Il salmo responsoriale (S 39) ci svela tuttavia tutto il mistero di questa assenza e di silenzio. Qui si dice infatti che Lui parla, non con le parole ma con i fatti: "Non tengo chiuse le mie labbra …. Allora ho detto. 'ecco io vengo'. In fondo Gesù ci dice che sono finiti i tempi dei bei discorsi e delle belle parole. L'ora è giunta di passare all'azione.
Quanto è importante anche per noi deciderci una buona volta per tutte di uscire allo scoperto. Non chiuderci dentro il nostro guscio, dove spesso ci nascondiamo per paura di aprirci all'incontro, alla vita semplice, alla gentilezza. E, a furia di nasconderci, finiamo per non riconoscerci più, per non avere più idee, progetti, convinzioni, svendendoci agli altri o a nessuno, senza più sapere chi siamo né cosa vogliamo.
Quanto questo atteggiamento di Gesù è importante anche per i nostri responsabili politici e sociali, i quali non sanno più dire altro che : parole, comizi, propaganda….

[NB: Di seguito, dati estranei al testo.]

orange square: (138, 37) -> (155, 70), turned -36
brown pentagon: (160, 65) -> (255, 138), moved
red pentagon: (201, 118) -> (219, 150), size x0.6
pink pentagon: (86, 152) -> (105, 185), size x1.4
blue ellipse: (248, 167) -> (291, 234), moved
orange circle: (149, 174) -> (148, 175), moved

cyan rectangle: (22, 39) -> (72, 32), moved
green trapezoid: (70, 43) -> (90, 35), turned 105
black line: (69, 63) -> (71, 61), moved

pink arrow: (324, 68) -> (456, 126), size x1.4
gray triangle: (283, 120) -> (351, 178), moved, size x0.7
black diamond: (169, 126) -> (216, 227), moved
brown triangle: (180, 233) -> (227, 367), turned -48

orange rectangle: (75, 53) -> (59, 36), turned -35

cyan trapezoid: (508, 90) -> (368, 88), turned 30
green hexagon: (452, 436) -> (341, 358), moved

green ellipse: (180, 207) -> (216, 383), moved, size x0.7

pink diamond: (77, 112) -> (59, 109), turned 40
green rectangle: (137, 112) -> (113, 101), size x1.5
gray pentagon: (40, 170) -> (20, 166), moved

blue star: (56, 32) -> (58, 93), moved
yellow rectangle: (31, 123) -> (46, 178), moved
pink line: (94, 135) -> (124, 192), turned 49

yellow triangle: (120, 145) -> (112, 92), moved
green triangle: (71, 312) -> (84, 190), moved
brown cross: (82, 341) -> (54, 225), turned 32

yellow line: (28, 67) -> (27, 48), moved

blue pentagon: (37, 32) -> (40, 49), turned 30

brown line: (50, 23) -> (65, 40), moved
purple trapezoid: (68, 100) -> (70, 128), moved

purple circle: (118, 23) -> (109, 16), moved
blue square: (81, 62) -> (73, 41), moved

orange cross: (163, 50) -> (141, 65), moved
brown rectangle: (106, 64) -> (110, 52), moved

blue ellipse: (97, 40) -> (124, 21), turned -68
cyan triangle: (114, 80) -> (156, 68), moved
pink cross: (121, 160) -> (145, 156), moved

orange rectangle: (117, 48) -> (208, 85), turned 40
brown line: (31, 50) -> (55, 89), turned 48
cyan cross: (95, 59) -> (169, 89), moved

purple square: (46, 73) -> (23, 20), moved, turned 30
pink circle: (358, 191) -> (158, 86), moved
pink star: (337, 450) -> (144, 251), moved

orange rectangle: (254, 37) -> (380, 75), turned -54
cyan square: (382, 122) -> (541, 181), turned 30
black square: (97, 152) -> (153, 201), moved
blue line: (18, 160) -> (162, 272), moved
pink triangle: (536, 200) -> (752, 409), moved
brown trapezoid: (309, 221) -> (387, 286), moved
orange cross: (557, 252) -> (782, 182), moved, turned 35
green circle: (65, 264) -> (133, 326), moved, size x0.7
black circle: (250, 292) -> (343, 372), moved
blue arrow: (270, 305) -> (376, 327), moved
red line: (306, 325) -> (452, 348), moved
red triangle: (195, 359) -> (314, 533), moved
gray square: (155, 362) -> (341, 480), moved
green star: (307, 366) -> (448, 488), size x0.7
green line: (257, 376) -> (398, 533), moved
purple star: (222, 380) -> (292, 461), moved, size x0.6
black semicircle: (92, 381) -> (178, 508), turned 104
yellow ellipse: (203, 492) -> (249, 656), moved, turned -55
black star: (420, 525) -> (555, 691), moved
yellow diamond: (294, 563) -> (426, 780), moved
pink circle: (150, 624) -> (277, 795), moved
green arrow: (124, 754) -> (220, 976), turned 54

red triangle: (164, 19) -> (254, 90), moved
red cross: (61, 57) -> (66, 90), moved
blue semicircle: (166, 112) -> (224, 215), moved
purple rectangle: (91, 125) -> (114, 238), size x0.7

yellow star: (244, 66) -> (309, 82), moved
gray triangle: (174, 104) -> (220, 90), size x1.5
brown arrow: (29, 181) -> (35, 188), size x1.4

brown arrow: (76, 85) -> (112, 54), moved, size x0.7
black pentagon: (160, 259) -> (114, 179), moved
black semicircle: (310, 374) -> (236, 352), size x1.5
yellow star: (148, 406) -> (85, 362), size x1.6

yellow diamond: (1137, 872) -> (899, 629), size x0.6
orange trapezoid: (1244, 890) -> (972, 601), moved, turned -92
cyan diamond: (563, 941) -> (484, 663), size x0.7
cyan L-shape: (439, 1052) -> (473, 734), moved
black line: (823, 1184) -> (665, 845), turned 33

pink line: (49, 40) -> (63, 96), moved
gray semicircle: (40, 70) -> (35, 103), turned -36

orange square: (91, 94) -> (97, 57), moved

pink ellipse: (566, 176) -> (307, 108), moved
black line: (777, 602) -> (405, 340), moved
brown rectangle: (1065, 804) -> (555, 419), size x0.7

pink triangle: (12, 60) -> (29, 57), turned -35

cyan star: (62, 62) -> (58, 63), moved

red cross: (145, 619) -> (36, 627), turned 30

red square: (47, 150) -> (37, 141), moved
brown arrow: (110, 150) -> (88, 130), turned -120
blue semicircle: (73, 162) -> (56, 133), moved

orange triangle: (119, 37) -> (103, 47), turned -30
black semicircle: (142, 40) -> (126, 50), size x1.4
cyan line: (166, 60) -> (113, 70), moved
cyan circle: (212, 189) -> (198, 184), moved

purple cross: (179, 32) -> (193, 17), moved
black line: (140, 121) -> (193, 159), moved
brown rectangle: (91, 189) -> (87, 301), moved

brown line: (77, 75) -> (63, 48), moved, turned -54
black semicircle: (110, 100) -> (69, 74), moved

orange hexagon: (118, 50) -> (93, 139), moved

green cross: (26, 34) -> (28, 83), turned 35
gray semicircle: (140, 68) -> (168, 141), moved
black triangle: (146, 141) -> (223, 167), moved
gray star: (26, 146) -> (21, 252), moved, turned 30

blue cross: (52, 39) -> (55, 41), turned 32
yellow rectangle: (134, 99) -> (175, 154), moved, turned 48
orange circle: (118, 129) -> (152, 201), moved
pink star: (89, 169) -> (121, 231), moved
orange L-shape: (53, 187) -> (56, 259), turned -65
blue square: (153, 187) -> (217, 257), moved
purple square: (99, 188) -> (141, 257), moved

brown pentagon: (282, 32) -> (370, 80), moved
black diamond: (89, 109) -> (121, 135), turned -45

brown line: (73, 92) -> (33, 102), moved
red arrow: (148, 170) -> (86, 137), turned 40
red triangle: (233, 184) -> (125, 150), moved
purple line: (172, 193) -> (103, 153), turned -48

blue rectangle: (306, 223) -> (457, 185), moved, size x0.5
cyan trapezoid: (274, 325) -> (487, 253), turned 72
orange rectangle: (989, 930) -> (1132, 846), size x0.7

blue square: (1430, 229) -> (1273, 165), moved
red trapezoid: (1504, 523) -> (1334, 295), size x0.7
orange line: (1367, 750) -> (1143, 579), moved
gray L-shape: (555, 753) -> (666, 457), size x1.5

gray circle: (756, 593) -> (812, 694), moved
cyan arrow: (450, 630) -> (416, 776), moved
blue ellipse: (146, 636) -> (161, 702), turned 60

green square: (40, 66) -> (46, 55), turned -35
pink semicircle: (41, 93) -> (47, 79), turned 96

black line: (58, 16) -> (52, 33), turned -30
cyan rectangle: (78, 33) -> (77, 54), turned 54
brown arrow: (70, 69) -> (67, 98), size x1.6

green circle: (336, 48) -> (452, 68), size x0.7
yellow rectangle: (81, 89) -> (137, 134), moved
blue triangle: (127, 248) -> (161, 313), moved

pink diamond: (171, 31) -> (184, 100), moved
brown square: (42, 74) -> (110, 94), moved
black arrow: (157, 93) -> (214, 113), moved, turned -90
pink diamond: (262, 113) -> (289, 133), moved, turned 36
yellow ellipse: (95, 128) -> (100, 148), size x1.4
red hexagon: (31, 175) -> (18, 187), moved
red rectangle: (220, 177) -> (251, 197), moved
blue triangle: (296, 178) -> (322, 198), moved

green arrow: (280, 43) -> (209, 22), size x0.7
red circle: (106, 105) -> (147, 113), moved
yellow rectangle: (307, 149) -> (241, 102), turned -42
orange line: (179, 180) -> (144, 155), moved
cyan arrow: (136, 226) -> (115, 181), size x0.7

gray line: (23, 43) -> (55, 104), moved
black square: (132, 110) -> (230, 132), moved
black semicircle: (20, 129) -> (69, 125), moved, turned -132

Mettere in pratica la parola, decidersi di alzare la mano e fare un passo in avanti rispetto a questo appiattimento generalizzato delle menti e degli spiriti, dicendo: eccomi, vengo io…. ci aiuta invece a ritrovare noi stessi; a ritrovare il nostro equilibrio in seno alla società e alla famiglia: Ci aiuta a costruire benessere, pace, serenità e prosperità; a conservare un ambiente pulito. Infatti non sono tanto gli scarichi dei motori diesel che inquinano l'ambiente, bensì il vuoto mentale e spirituale che ci mette in balia degli altri, di quello che dicono e di ciò che vogliono farci credere.
A questo proposito c'è una bella parola di Sant'Ignazio che ho pregato in questi giorni nella Liturgia delle Ore: "E' meglio essere cristiano senza dirlo che proclamarlo senza esserlo… Il mio spirito non è che un nulla, ma è associato alla croce, stoltezza per i pagani, ma per noi è salvezza e virtù eterna" (Lunedi seconda settimana).
3. Infine pensiamo alla presenza e alla voce del Padre. Anche Lui, in questo passaggio del Vangelo di oggi, non parla. Ma la parola del profeta Isaia (I Lettura) sembra dargli la parola: "Dio era stato la mia forza, e mi disse: è troppo poco che tu sia mio servo"
Il Padre infatti è colui che ci sostiene, ci dà fiducia, ci dà delle ide e delle energie spirituali: "ti renderò luce delle nazioni". Ci dà forza perché noi possiamo "portare la salvezza fino all'estremità della terra". Affinché noi possiamo parlare al suo posto. Aprire la nostra bocca e parlare la parola della speranza e del sorriso.
Tutto ciò è il segreto del Padre, la sua parola, che è una sola: l'amore, di cui Egli ci ha resi capaci e di cui noi tutti abbiamo un estremo bisogno:
"Lo spirito dell'uomo ha in sé la capacità e anche il bisogno di amare …. Nella nostra stessa costituzione naturale abbiamo questa forza di amare… che ciascuno di noi può sperimentare dà sé stesso e in sé stesso". (S. Basilio Magno, Martedì II settimana).